Виктор Балашов - Про косматых и пернатых (рассказы)
Но непривычная тяжесть ружья почему-то возбуждала меня. Стыдно признаться: я, как мальчишка, забавлялся сознанием собственного могущества. Будто выросла у меня за плечами еще одна длинная и хваткая рука и с ее помощью мне ничего не стоит заполучить любой трофей, какой только попадется на глаза. Будет ли то сторожкая лисица, прыткий заяц, а может быть, сам серый разбойник волк, я не знал, и эта неизвестность растравляла воображение и влекла меня все дальше и дальше.
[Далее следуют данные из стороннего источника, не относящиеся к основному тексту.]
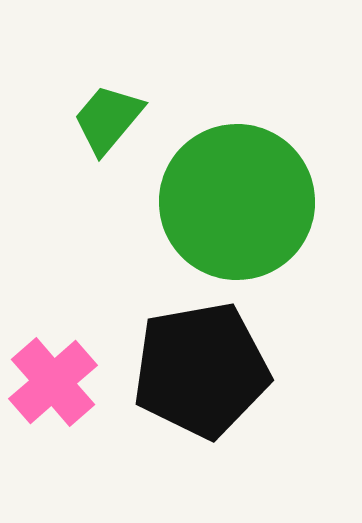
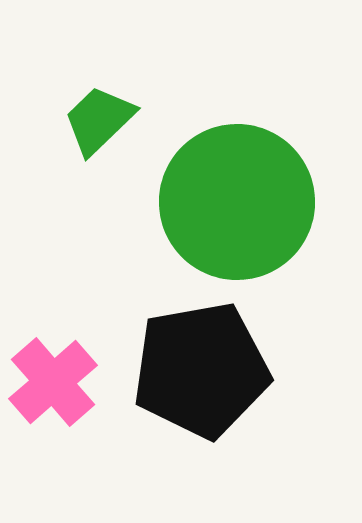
green trapezoid: moved 9 px left, 1 px down; rotated 6 degrees clockwise
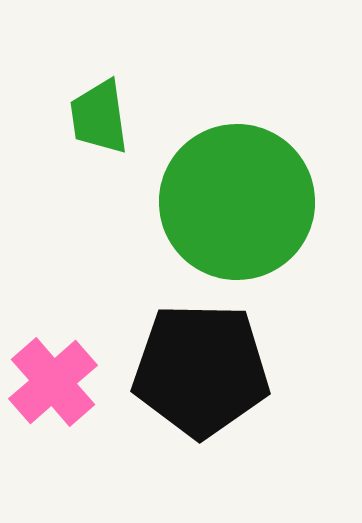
green trapezoid: moved 3 px up; rotated 54 degrees counterclockwise
black pentagon: rotated 11 degrees clockwise
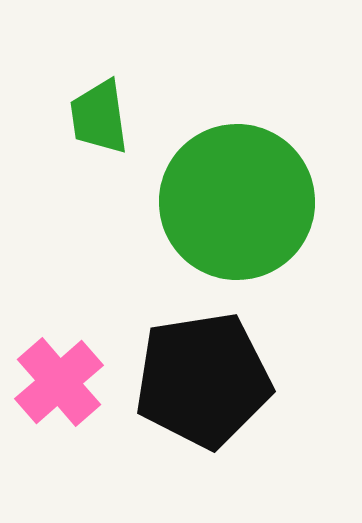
black pentagon: moved 2 px right, 10 px down; rotated 10 degrees counterclockwise
pink cross: moved 6 px right
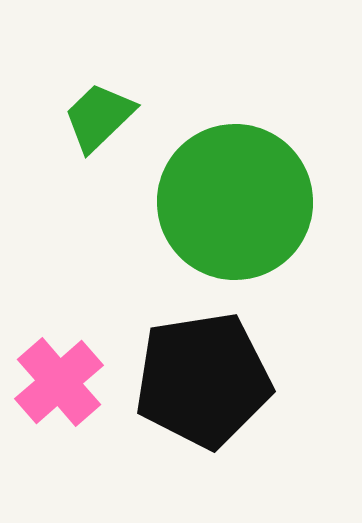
green trapezoid: rotated 54 degrees clockwise
green circle: moved 2 px left
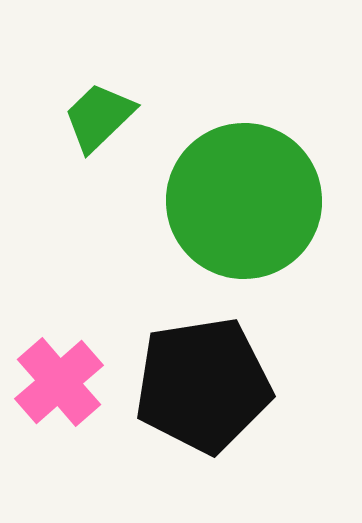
green circle: moved 9 px right, 1 px up
black pentagon: moved 5 px down
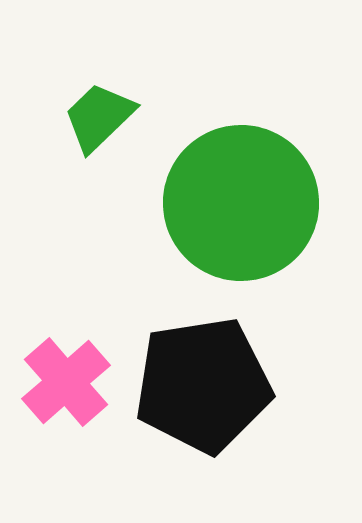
green circle: moved 3 px left, 2 px down
pink cross: moved 7 px right
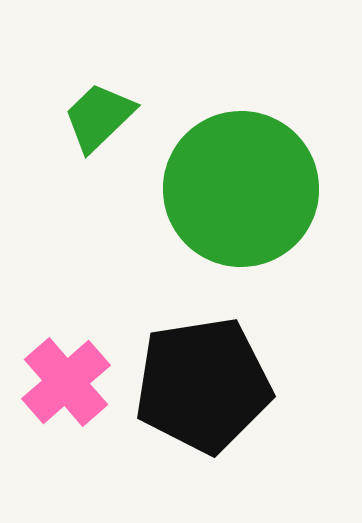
green circle: moved 14 px up
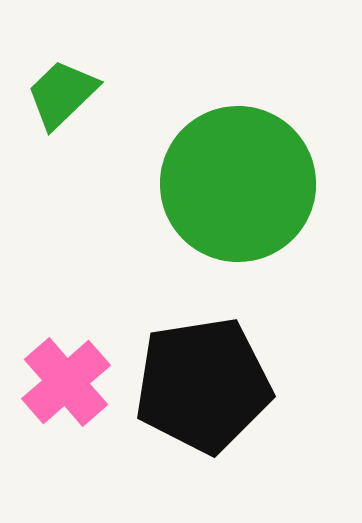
green trapezoid: moved 37 px left, 23 px up
green circle: moved 3 px left, 5 px up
Вероятно, охотник может проснуться в каждом. Как-то сама по себе поступь моя сделалась неслышной, крадущейся, глаза — зорче, а слух отзывался на самый тихий шорох. Я слышал шуршанье иссохшего листка, волочившегося по снегу, и посвист крыльев высоко пролетавшей вороны, и шелест пересыпаемого ветром снега. К обычной жажде натуралиста — увидеть новое, выкрасть у природы ревностно хранимую тайну — примешалось недоброе желание подстрелить. Желание дикое, постыдное, которое трудно бывает впоследствии объяснить даже самому себе и еще труднее — оправдать.
Ради успокоения совести я внушал себе, что осторожный зверь нипочем не подпустит меня на выстрел, а, если б то и случилось, без тренировки я непременно промажу.
Долго бродил я в тот день, позабыв про голод и усталость. Но все будто вымерло окрест. Охотничий пыл мой постепенно угасал. До дому не меньше трех часов ходьбы. Я уже подумывал: пора разрядить ружье и перекинуть его за спину, как вдруг из-за березового пня взметнулось нечто серое, ушастое и, то собираясь в комок, то распластываясь в длину, стремительно понеслось прочь по выщербленному ветрами снегу. Заяц-русак, старый знакомый, и раньше неоднократно удирал от моей лыжни. Встреча с ним всегда приятно забавляла меня, и в душе я неизменно желал доброго пути резвому бегуну.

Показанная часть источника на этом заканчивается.